Re: [PATCH 0/2] RFC: Precise TSC migration

Thomas Gleixner <tglx@xxxxxxxxxxxxx> · Tue, 01 Dec 2020 20:35:48 +0100

On Mon, Nov 30 2020 at 15:35, Maxim Levitsky wrote:
> The idea of masterclock is that when the host TSC is synchronized
> (or as kernel call it, stable), and the guest TSC is synchronized as well,
> then we can base the kvmclock, on the same pair of
> (host time in nsec, host tsc value), for all vCPUs.

That's correct. All guest CPUs should see exactly the same TSC value,
i.e.

        hostTSC + vcpu_offset

> This makes the random error in calculation of this value invariant
> across vCPUS, and allows the guest to do kvmclock calculation in userspace
> (vDSO) since kvmclock parameters are vCPU invariant.

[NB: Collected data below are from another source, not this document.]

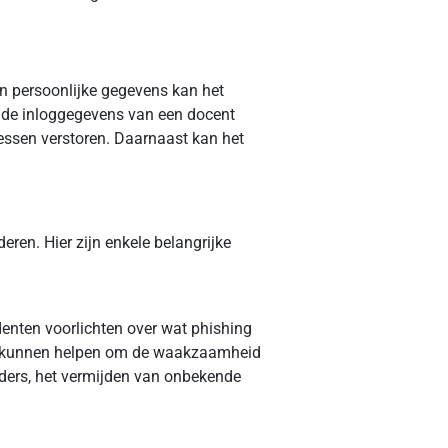
n persoonlijke gegevens kan het
ld de inloggegevens van een docent
essen verstoren. Daarnaast kan het
eren. Hier zijn enkele belangrijke
nten voorlichten over wat phishing
ies kunnen helpen om de waakzaamheid
ders, het vermijden van onbekende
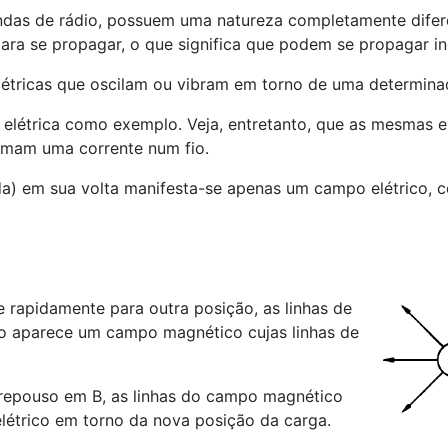
ndas de rádio, possuem uma natureza completamente difer
ara se propagar, o que significa que podem se propagar in
létricas que oscilam ou vibram em torno de uma determina
elétrica como exemplo. Veja, entretanto, que as mesmas
rmam uma corrente num fio.
a) em sua volta manifesta-se apenas um campo elétrico, c
 rapidamente para outra posição, as linhas de
o aparece um campo magnético cujas linhas de
repouso em B, as linhas do campo magnético
étrico em torno da nova posição da carga.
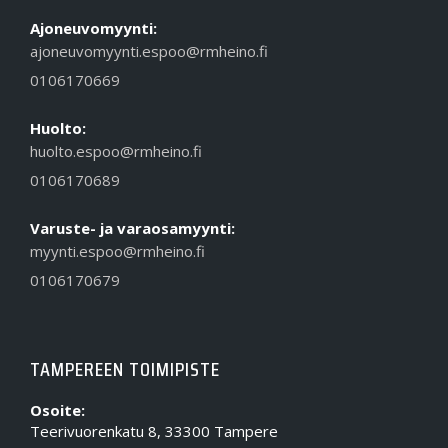
Ajoneuvomyynti:
ajoneuvomyynti.espoo@rmheino.fi
0106170669
Huolto:
huolto.espoo@rmheino.fi
0106170689
Varuste- ja varaosamyynti:
myynti.espoo@rmheino.fi
0106170679
TAMPEREEN TOIMIPISTE
Osoite:
Teerivuorenkatu 8, 33300 Tampere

That's not the case today? OMG!

> To ensure that the guest tsc is synchronized we currently track host/guest tsc
> writes, and enable the master clock only when roughly the same guest's TSC value
> was written across all vCPUs.

The Linux kernel never writes the TSC. We've tried that ~15 years ago
and it was a total disaster.

> Recently this was disabled by Paulo and I agree with this, because I think
> that we indeed should only make the guest TSC synchronized by default
> (including new hotplugged vCPUs) and not do any tsc synchronization beyond that.
> (Trying to guess when the guest syncs the TSC can cause more harm that good).
>
> Besides, Linux guests don't sync the TSC via IA32_TSC write,
> but rather use IA32_TSC_ADJUST which currently doesn't participate
> in the tsc sync heruistics.

The kernel only writes TSC_ADJUST when it is advertised in CPUID and:

    1) when the boot CPU detects a non-zero TSC_ADJUST value it writes
       it to 0, except when running on SGI-UV

    2) when a starting CPU has a different TSC_ADJUST value than the
       first CPU which came up on the same socket.

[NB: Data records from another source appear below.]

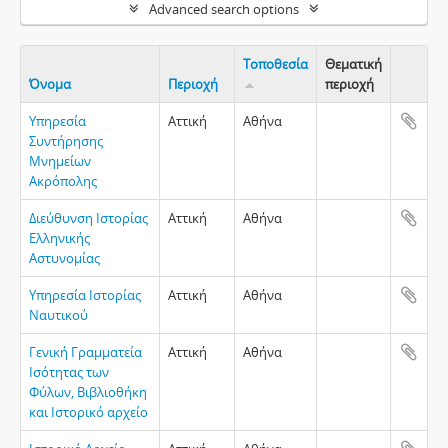
Advanced search options
Τοποθεσία
Θεματική
Όνομα
Περιοχή
περιοχή
Clipboa
Υπηρεσία
Αττική
Αθήνα
Συντήρησης
Μνημείων
Ακρόπολης
Διεύθυνση Ιστορίας
Αττική
Αθήνα
Ελληνικής
Αστυνομίας
Υπηρεσία Ιστορίας
Αττική
Αθήνα
Ναυτικού
Γενική Γραμματεία
Αττική
Αθήνα
Ισότητας των
Φύλων, Βιβλιοθήκη
και Ιστορικό αρχείο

    3) When the first CPU of a different socket is starting and the TSC
       synchronization check fails against a CPU on an already checked
       socket then the kernel tries to adjust TSC_ADJUST to the point
       that the synchronization check does not fail anymore.

> And as far as I know, Linux guest is the primary (only?) user of the kvmclock.
>
> I *do think* however that we should redefine KVM_CLOCK_TSC_STABLE
> in the documentation to state that it only guarantees invariance if the guest
> doesn't mess with its own TSC.
>
> Also I think we should consider enabling the X86_FEATURE_TSC_RELIABLE
> in the guest kernel, when kvm is detected to avoid the guest even from trying
> to sync TSC on newly hotplugged vCPUs.
>
> (The guest doesn't end up touching TSC_ADJUST usually, but it still might
> in some cases due to scheduling of guest vCPUs)

The only cases it would try to write are #3 above or because the
hypervisor or BIOS messed it up (#1, #2).

> (X86_FEATURE_TSC_RELIABLE short circuits tsc synchronization on CPU hotplug,
> and TSC clocksource watchdog, and the later we might want to keep).

Depends. If the host TSC is stable and synchronized, then you don't need
the TSC watchdog. We are slowly starting to trust the TSC to some extent
and phase out the watchdog for newer parts (hopefully).

If the host TSC really falls apart then it still can invalidate
KVM_CLOCK and force the guest to reevaluate the situation.

> Few more random notes:
>
> I have a weird feeling about using 'nsec since 1 January 1970'.
> Common sense is telling me that a 64 bit value can hold about 580
> years,

which is plenty.

> but still I see that it is more common to use timespec which is a
> (sec,nsec) pair.

timespecs are horrible.

Thanks,

        tglx